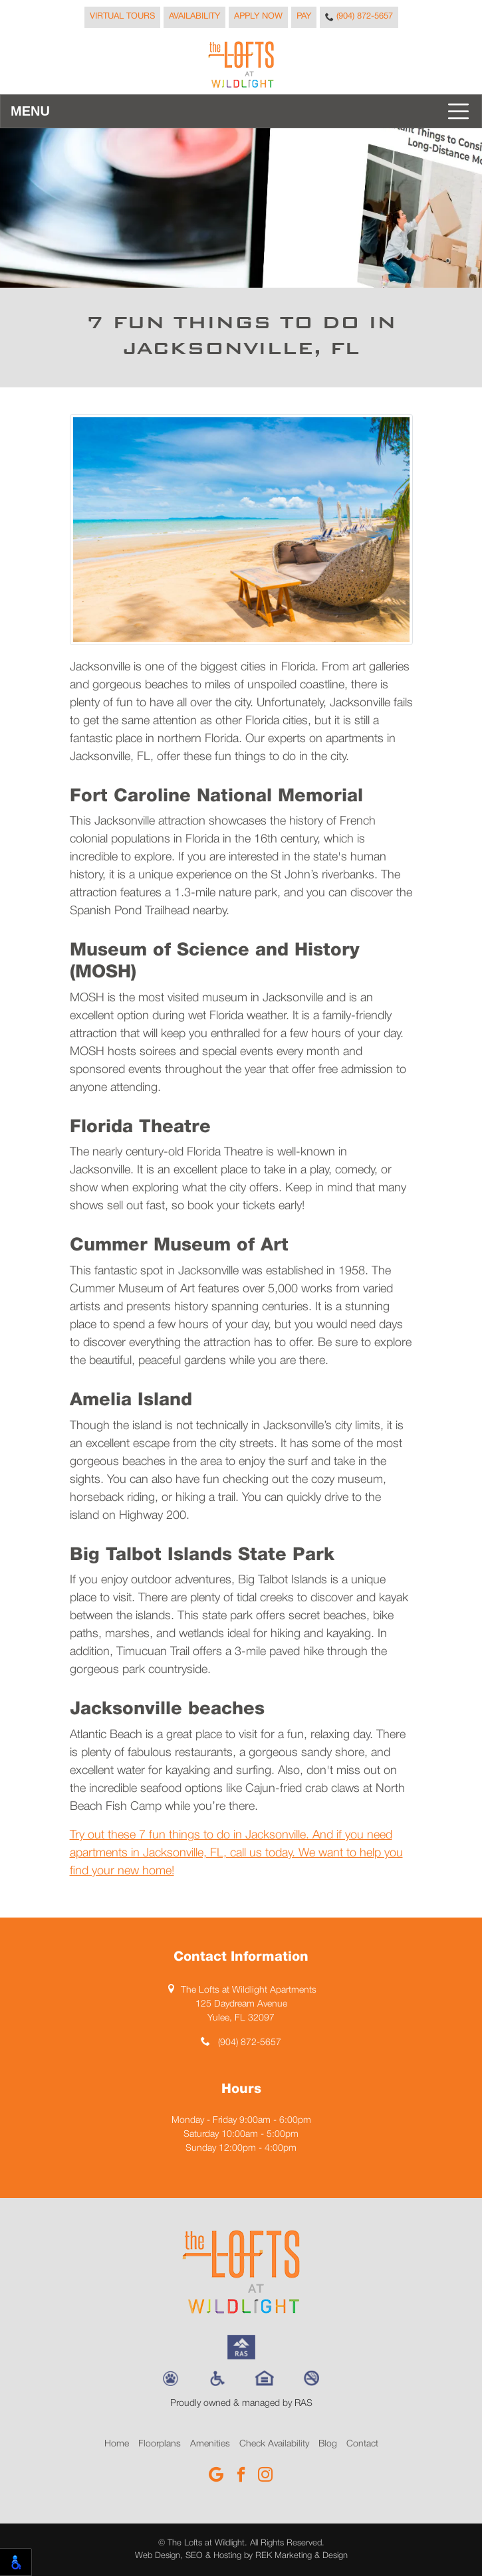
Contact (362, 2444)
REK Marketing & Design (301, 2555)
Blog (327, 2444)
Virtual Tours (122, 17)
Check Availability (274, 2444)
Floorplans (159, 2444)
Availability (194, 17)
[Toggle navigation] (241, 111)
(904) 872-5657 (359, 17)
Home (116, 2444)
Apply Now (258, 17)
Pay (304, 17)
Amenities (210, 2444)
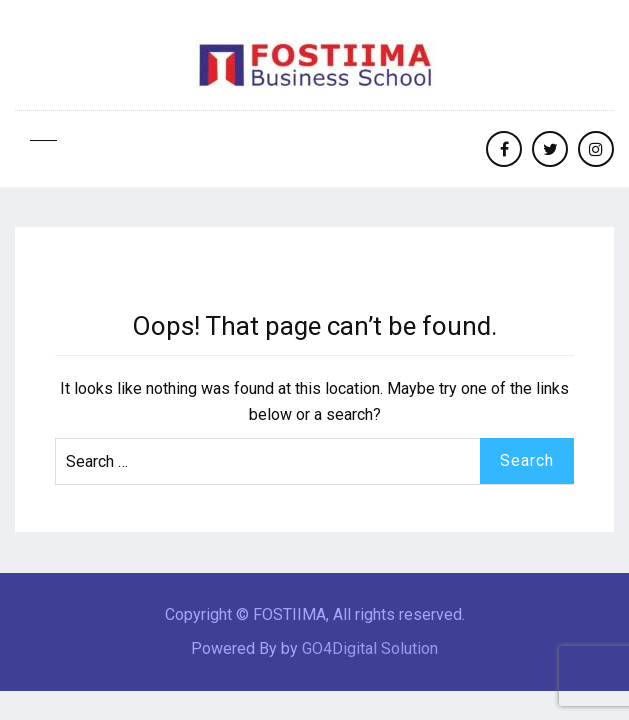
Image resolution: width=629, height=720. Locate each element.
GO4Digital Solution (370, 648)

> **Your task**: Restate word for word the entries above, starting at the line with "Blog (327, 2444)" and ending at the line with "Amenities (210, 2444)", inclusive, and no others.

> **Your solution**:
Blog (327, 2444)
Virtual Tours (122, 17)
Check Availability (274, 2444)
Floorplans (159, 2444)
Availability (194, 17)
[Toggle navigation] (241, 111)
(904) 872-5657 (359, 17)
Home (116, 2444)
Apply Now (258, 17)
Pay (304, 17)
Amenities (210, 2444)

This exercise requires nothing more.